Но прошло немного времени и все узнали, что мать прелестной Леи была младшей сестрой доктора Фюслера, актрисой, впрочем уже давно оставившей сцену. Она жила в Дюссельдорфе под своей сценической фамилией и недавно умерла от чахотки. Но об отце Леи никто так ничего и не узнал. Конечно же, она дитя любви. Кто знает, не был ли ее отец высокопоставленным лицом, может быть, он князь или сын миллионера и ему нельзя было жениться на ее матери, потому что она была актриса. В жизни чего только не случается…
Подобные догадки и сплетни по пятам преследовали девушку, но Лея делала вид, что не подозревает о них, со всеми здоровалась приветливо и скромно, кланялась даже окнам, на которых вдруг начинали шевелиться гардины, по рейффенбергским понятиям до дерзости часто меняла туалеты, к тому же еще и прическу: сегодня носила косы, завтра баранками закручивала их на ушах или венцом укладывала на макушке, иной раз стягивала волосы в узел, а не то — и тут уж мальчишки и юноши положительно сходили с ума — кудри ее свободно рассыпались по плечам, лишь слегка скрепленные светлой лентой.
Но сколько бы принцев ни выказывали готовности ради нее прорваться сквозь терновую изгородь, она пресекала их намерения всегда ровным дружелюбием и девичьей чистотой, которую и неприступностью-то нельзя было назвать. Ее удалые поклонники понимали, конечно, что их дурачат, но никто в этом не признавался себе со злобою в сердце, до того мило все устраивала красавица. Так Лея покорила еще и сердца женщин, матерей и жен, у которых в доме имелся принц — юный или уже в летах.
Вскоре стало известно, что после летних каникул Лея поступит в шестой класс гимназии имени Гёте. В первый день занятий все школьники начистили ботинки, до полной чистоты отскребли ногти, словом, вылизались до блеска, как коты весной.

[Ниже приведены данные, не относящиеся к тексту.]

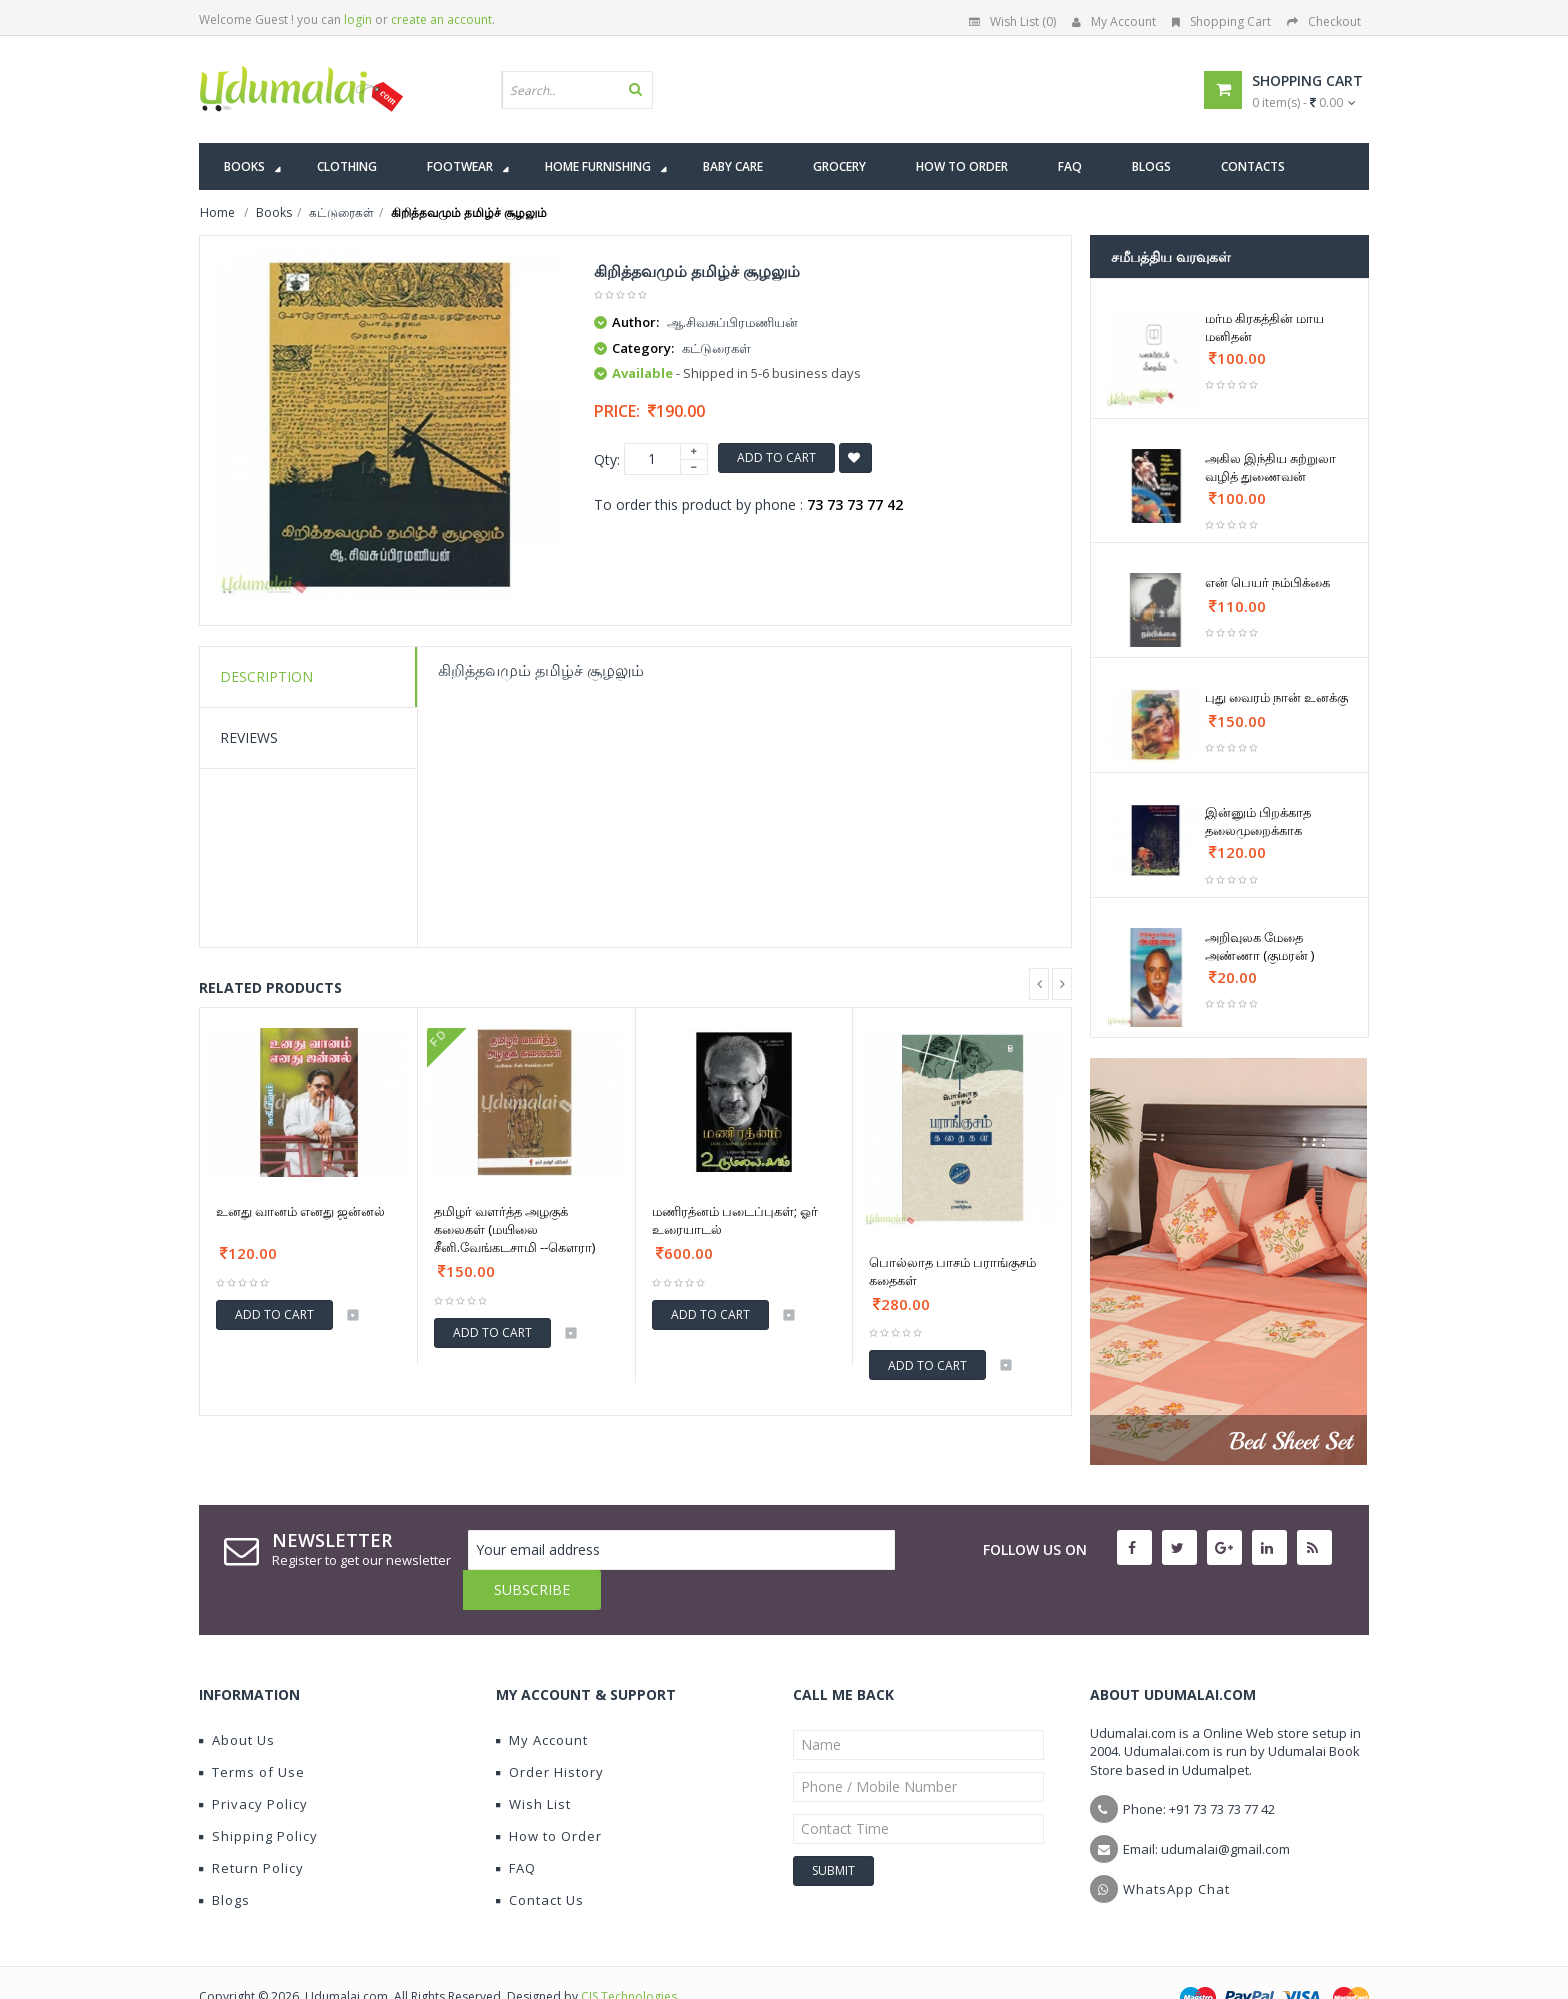 Image resolution: width=1568 pixels, height=1999 pixels. Describe the element at coordinates (1176, 1849) in the screenshot. I see `WhatsApp Chat` at that location.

Дежурный по интернату отряд гитлерюгенда гордо вышагивал в коричневых коротких штанах с накрепко заглаженной складкой, с напомаженными волосами, расчесанными на пробор, стараясь, чтобы отвага была написана на лицах. Когда наконец Лея, сжимая прекрасной рукой кожаную папку, с очаровательно застенчивым выражением на лице поднялась но ступенькам портала и вошла в гимназическую дверь, все здание содрогнулось от учащенного биения мальчишеских сердец. Хилый пятиклассник шепнул своему соседу: «Слушай, если она захочет, я на месте уложу педеля». А педель был грубиян, которого все боялись, бывший штурмовик, не только освобожденный от платы за отопление и стол, но и собиравший здесь свои бенефиции. Жил он в подвале гимназии и, помимо своих комендантских обязанностей, заправлял еще и интернатской кухней. Он ничуть не считался с возвышенно-духовной атмосферой заведения и в кровь разбивал носы мальцам, посмевшим жаловаться на плохое питание.